Growing up in Atlanta, Catherine discovered her passion for performance in high school when she began taking classes at the Alliance Theatre. “I found something that I enjoyed doing and tapped into my creative energies, so furthering my study in New York was the obvious next step for me,” she explains. As the child of New Yorkers, Catherine knew her parents wouldn’t be thrilled with their teenage daughter moving to the Big Apple, so she applied to The Academy without their knowledge. The memories of her training are warm and vivid. “I only have wonderful memories of my time at The Academy,” she says. “Lad Brown, Carol Fox, and my vocal production teacher are wonderfully etched in my memory.”
After graduation, Catherine quickly began working in a range of mediums, including theatre, film, television, and commercials. After relocating to Los Angeles in 1991, she found great success with her one-woman-show, Sorry to Keep You Waiting. However, following the devastating 1994 Northridge earthquake, Catherine sought out a different path professionally. “I banged my head against the proverbial wall for years and years as an actor, but it took an earthquake to wake me up and realize that I needed to try a path other than acting,” she remembers. “I eventually landed at Lifetime as a Development Assistant, and it was a wonderful experience.
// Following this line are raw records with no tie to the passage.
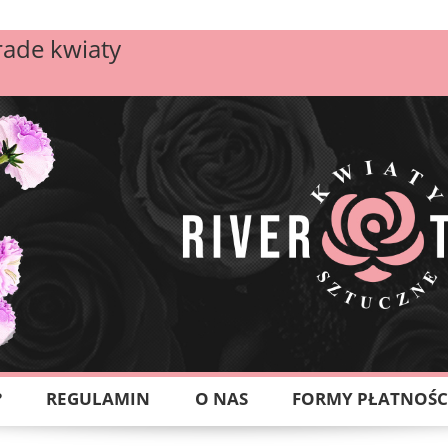
rade kwiaty
?
REGULAMIN
O NAS
FORMY PŁATNOŚC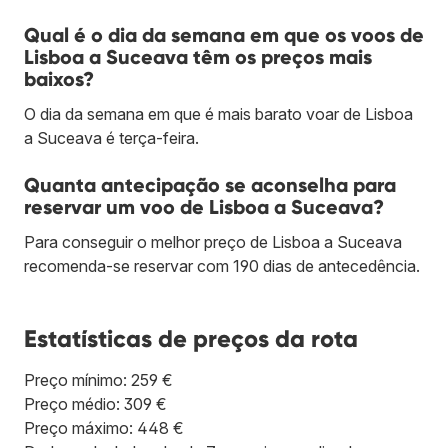
Qual é o dia da semana em que os voos de
Lisboa a Suceava têm os preços mais
baixos?
O dia da semana em que é mais barato voar de Lisboa
a Suceava é terça-feira.
Quanta antecipação se aconselha para
reservar um voo de Lisboa a Suceava?
Para conseguir o melhor preço de Lisboa a Suceava
recomenda-se reservar com 190 dias de antecedência.
Estatísticas de preços da rota
Preço mínimo: 259 €
Preço médio: 309 €
Preço máximo: 448 €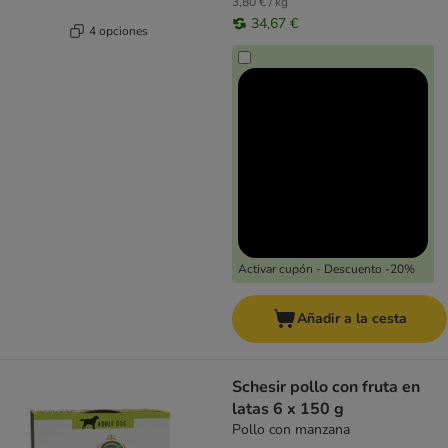
3,80 € / kg
34,67 €
4 opciones
Activar cupón - Descuento -20%
Añadir a la cesta
Schesir pollo con fruta en
latas 6 x 150 g
Pollo con manzana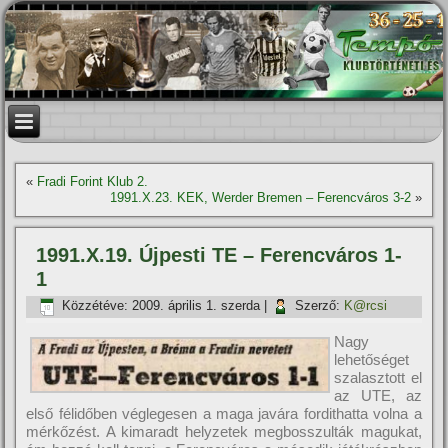
«
Fradi Forint Klub 2.
1991.X.23. KEK, Werder Bremen – Ferencváros 3-2
»
1991.X.19. Újpesti TE – Ferencváros 1-
1
Közzétéve:
2009. április 1. szerda
|
Szerző:
K@rcsi
Nagy
lehetőséget
szalasztott el
az UTE, az
első félidőben véglegesen a maga javára fordithatta volna a
mérkőzést. A kimaradt helyzetek megbosszulták magukat,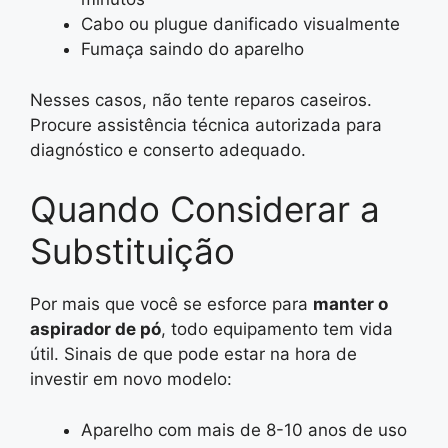
Cabo ou plugue danificado visualmente
Fumaça saindo do aparelho
Nesses casos, não tente reparos caseiros.
Procure assistência técnica autorizada para
diagnóstico e conserto adequado.
Quando Considerar a
Substituição
Por mais que você se esforce para
manter o
aspirador de pó
, todo equipamento tem vida
útil. Sinais de que pode estar na hora de
investir em novo modelo:
Aparelho com mais de 8-10 anos de uso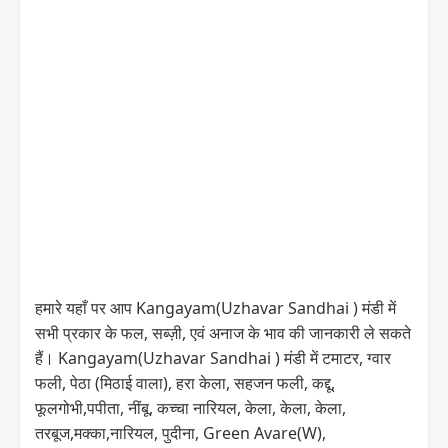
हमारे यहाँ पर आप Kangayam(Uzhavar Sandhai ) मंडी में
सभी प्रकार के फल, सब्ज़ी, एवं अनाज के भाव की जानकारी ले सकते
हैं। Kangayam(Uzhavar Sandhai ) मंडी में टमाटर, ग्वार
फली, पेठा (मिठाई वाला), हरा केला, सहजन फली, कद्दू,
फूलगोभी,पपीता, नींबू, कच्चा नारियल, केला, केला, केला,
तरबूज,मक्का,नारियल, पुदीना, Green Avare(W),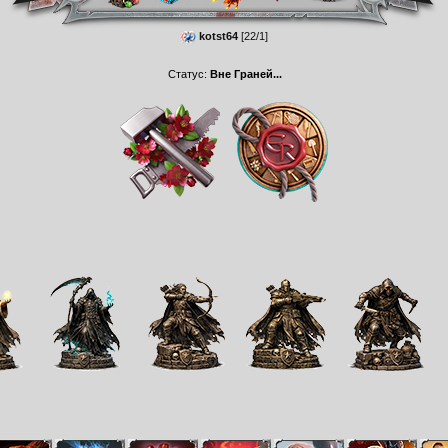
kotst64
[22/1]
Статус:
Вне Граней...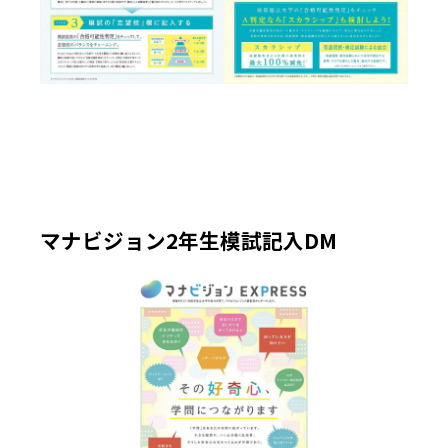
マナビジョン2年生模試記入DM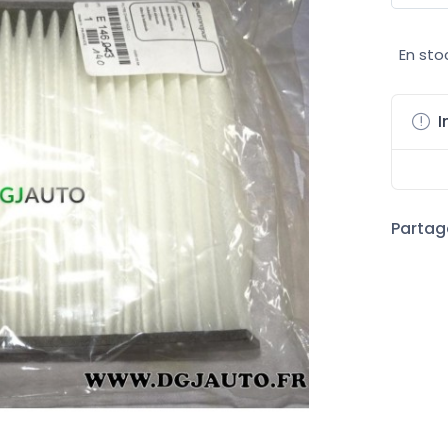
En sto
I
Partage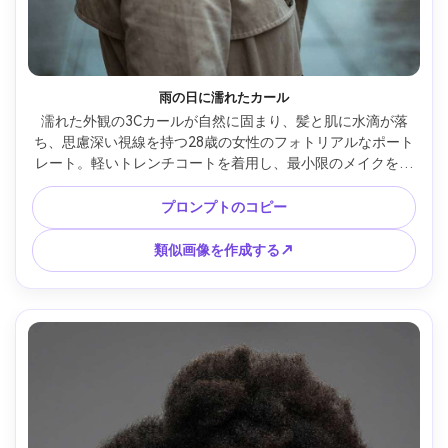
雨の日に濡れたカール
濡れた外観の3Cカールが自然に固まり、髪と肌に水滴が落
ち、思慮深い視線を持つ28歳の女性のフォトリアルなポート
レート。軽いトレンチコートを着用し、最小限のメイクをし
ています。反射のある雨の街の歩道。街灯からの鏡面ハイラ
イトを備えた曇りの柔らかい光。ソニー A7R V、35mm f/1.8;
プロンプトのコピー
タイトな頭と肩、率直な角度。超リアルな肌の質感、シャー
プな焦点、映画のようなグレーディング --ar 4:5
類似画像を作成する↗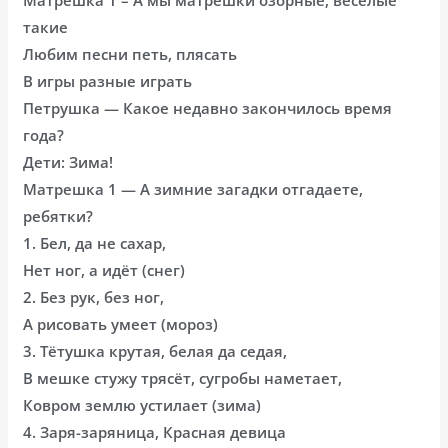
такие
Любим песни петь, плясать
В игры разные играть
Петрушка — Какое недавно закончилось время
года?
Дети: Зима!
Матрешка 1 — А зимние загадки отгадаете,
ребятки?
1. Бел, да не сахар,
Нет ног, а идёт (снег)
2. Без рук, без ног,
А рисовать умеет (мороз)
3. Тётушка крутая, белая да седая,
В мешке стужу трясёт, сугробы наметает,
Ковром землю устилает (зима)
4. Заря-заряница, Красная девица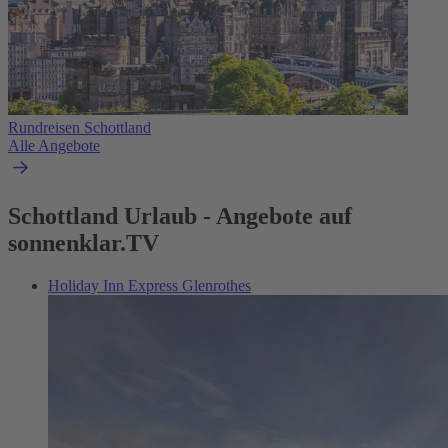
Rundreisen Schottland
Alle Angebote
Schottland Urlaub - Angebote auf
sonnenklar.TV
Holiday Inn Express Glenrothes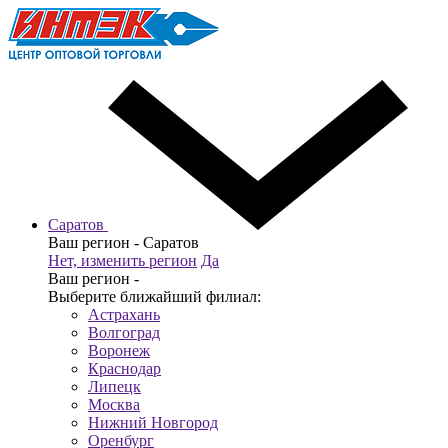
Саратов
Ваш регион -
Саратов
Нет, изменить регион
Да
Ваш регион -
Выберите ближайший филиал:
Астрахань
Волгоград
Воронеж
Краснодар
Липецк
Москва
Нижний Новгород
Оренбург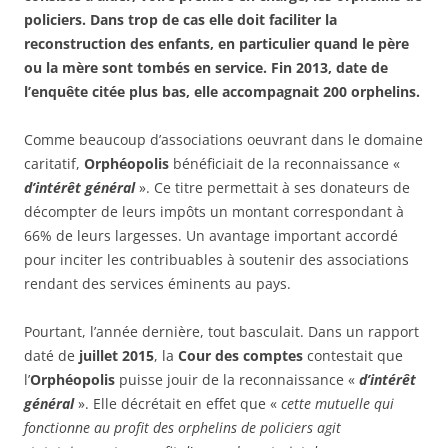
policiers. Dans trop de cas elle doit faciliter la
reconstruction des enfants, en particulier quand le père
ou la mère sont tombés en service. Fin 2013, date de
l’enquête citée plus bas, elle accompagnait 200 orphelins.
Comme beaucoup d’associations oeuvrant dans le domaine
caritatif,
Orphéopolis
bénéficiait de la reconnaissance «
d’intérêt général
». Ce titre permettait à ses donateurs de
décompter de leurs impôts un montant correspondant à
66% de leurs largesses. Un avantage important accordé
pour inciter les contribuables à soutenir des associations
rendant des services éminents au pays.
Pourtant, l’année dernière, tout basculait. Dans un rapport
daté de
juillet 2015
, la
Cour des comptes
contestait que
l’
Orphéopolis
puisse jouir de la reconnaissance «
d’intérêt
général
». Elle décrétait en effet que «
cette mutuelle qui
fonctionne au profit des orphelins de policiers agit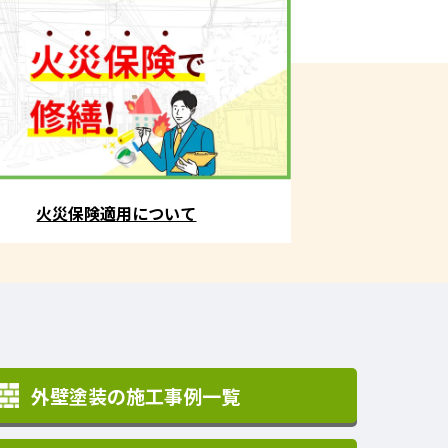
火災保険適用について
外壁塗装の施工事例一覧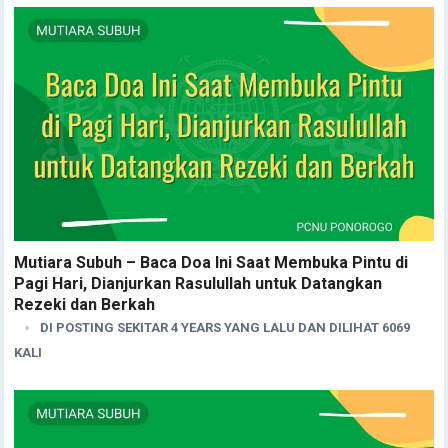
Mutiara Subuh – Baca Doa Ini Saat Membuka Pintu di
Pagi Hari, Dianjurkan Rasulullah untuk Datangkan
Rezeki dan Berkah
DI POSTING SEKITAR 4 YEARS YANG LALU DAN DILIHAT 6069
KALI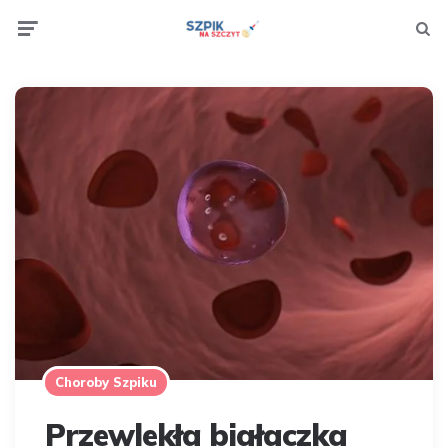
Menu
Searc
Choroby Szpiku
Przewlekła białaczka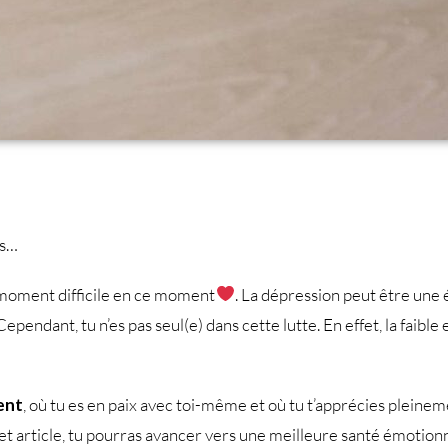
is…
un moment difficile en ce moment
. La dépression peut être une
 Cependant, tu n’es pas seul(e) dans cette lutte. En effet, la faible
ent
, où tu es en paix avec toi-même et où tu t’apprécies pleine
 cet article, tu pourras avancer vers une meilleure santé émotionn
I learned about the other side of the camera, and how television gets made.” Working in Lifetime Television’s Original Movies Department presented an opportunity to grow and develop new skills, and still allowed Catherine to draw heavily upon her Academy training. “Knowing how to breakdown and analyze scripts was invaluable to me in this position,” she laughs.
Returning to New York City, she took the position of Programming Coordinator for A&E Television's Biography series and eventually worked her way to Manager of Documentary Programming and Supervising Producer. In this role, she oversaw the production of more than 250 hours of television per year, earning an Emmy nomination in 2003. The love of acting never left her though, and while working behind-the-scenes in television during the day, she was also performing in Off-Broadway theatre at night. By 2004, Catherine was ready to return to acting full-time.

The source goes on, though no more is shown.